Attaques d'honnêteté et loyautés aveugles
Cet épisode n'est pas le premier où Velázquez tombe dans ce que certains ont appelé des "attaques d'honnêteté contrôlée" : des moments où il critique doucement le système, mais sans jamais rompre avec son rôle de porte-parole discipliné du régime.
Il l'a déjà fait en ce qui concerne les coupures de courant, les mesures impopulaires ou les scandales sociaux, toujours avec un ton de préoccupation paternaliste qui revient rapidement au chemin de l'obéissance.
Comme l'indiquait un article publié sur CiberCuba en décembre 2024 : “Le journaliste officiel Pedro Jorge Velázquez semble qu'en plus d'être têtu, il est aussi aveugle.”
La critique que El Necio a faite alors, liée au mode de vie de Sandro Castro et de l'élite du pouvoir, n'a pas abouti à une rupture idéologique, mais plutôt à un retour au bercail.
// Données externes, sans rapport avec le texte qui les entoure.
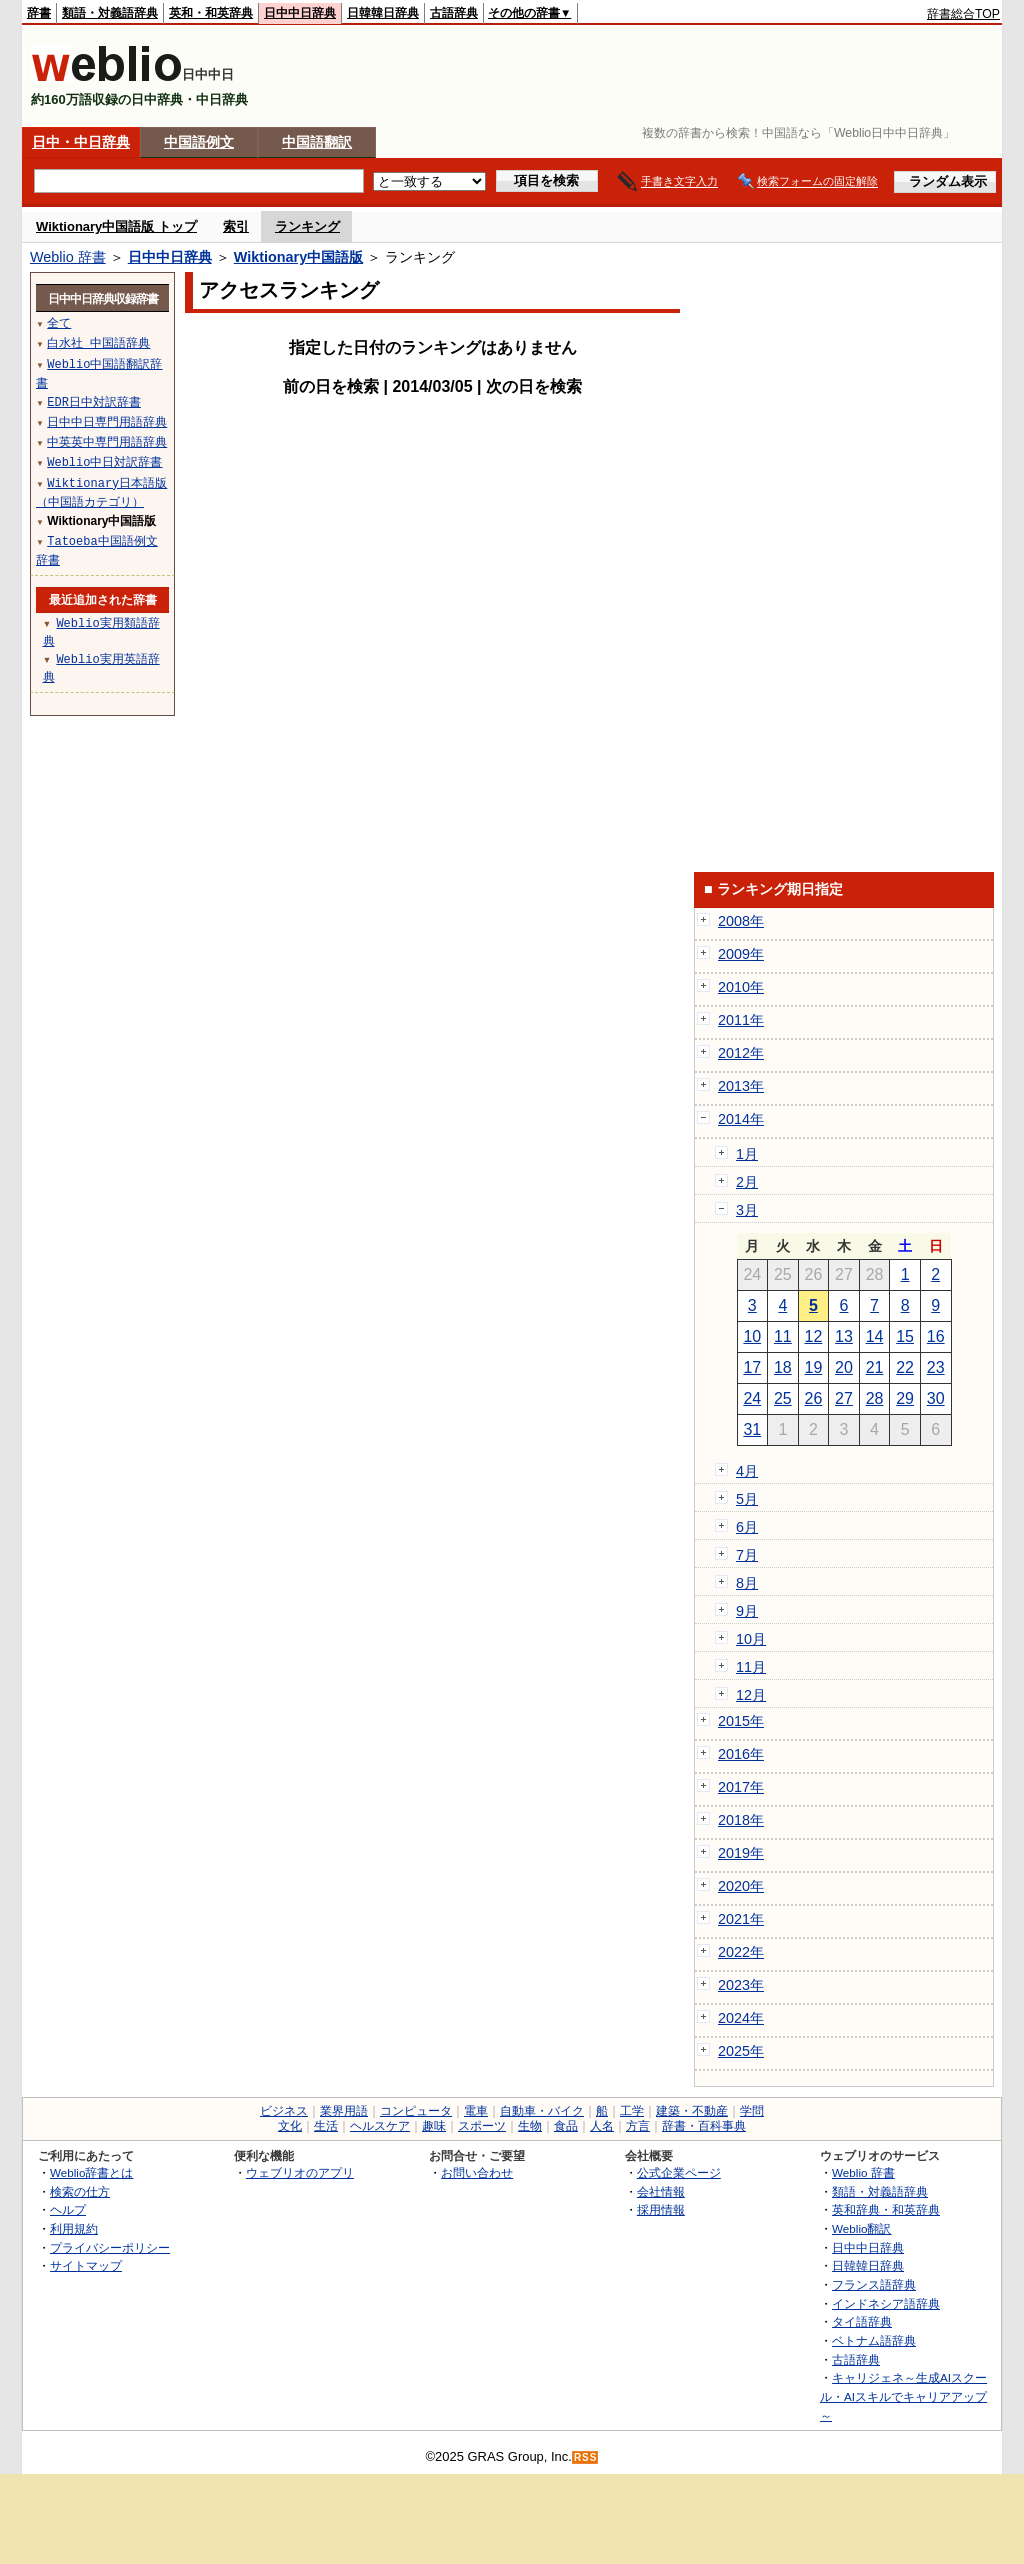 Image resolution: width=1024 pixels, height=2564 pixels. I want to click on 自動車・バイク, so click(542, 2111).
Le propre Velázquez a défendu l'héritage du Che Guevara, tandis que les héritiers de la "révolution des humbles" profitent de Mercedes Benz, de jets privés et de maisons de luxe.
Depuis Mariela Castro et ses festins à Miramar, jusqu'à Antonio Castro sur des yachts en Méditerranée ou les voyages des enfants de Marrero et du fils de Díaz-Canel à travers l'Europe, les exemples d'une double moralité et d'une vie de riches au sein de la hiérarchie du régime sont innombrables.
Et tous, systématiquement, ignorés par la critique modérée de “El Necio”, qui préfère se concentrer sur les effets et jamais sur les causes.
Pendant ce temps, des millions de Cubains sans accès stable à Internet, à l'électricité ni à des aliments de base, doivent écouter des porte-parole comme Velázquez demander de la sensibilité à ceux qui les ont condamnés à la pénurie et à la répression.
"El Necio" devrait ouvrir les yeux, non seulement pour voir les dégâts causés par le régime qu'il défend, mais aussi pour reconnaître que son rôle de critique loyal ne sert qu'à masquer l'autoritarisme avec un vernis de dialogue. Un dialogue qui n'existe pas, car ceux qui le dirigent vivent comme des rois et gouvernent comme une caste, et non comme des serviteurs publics.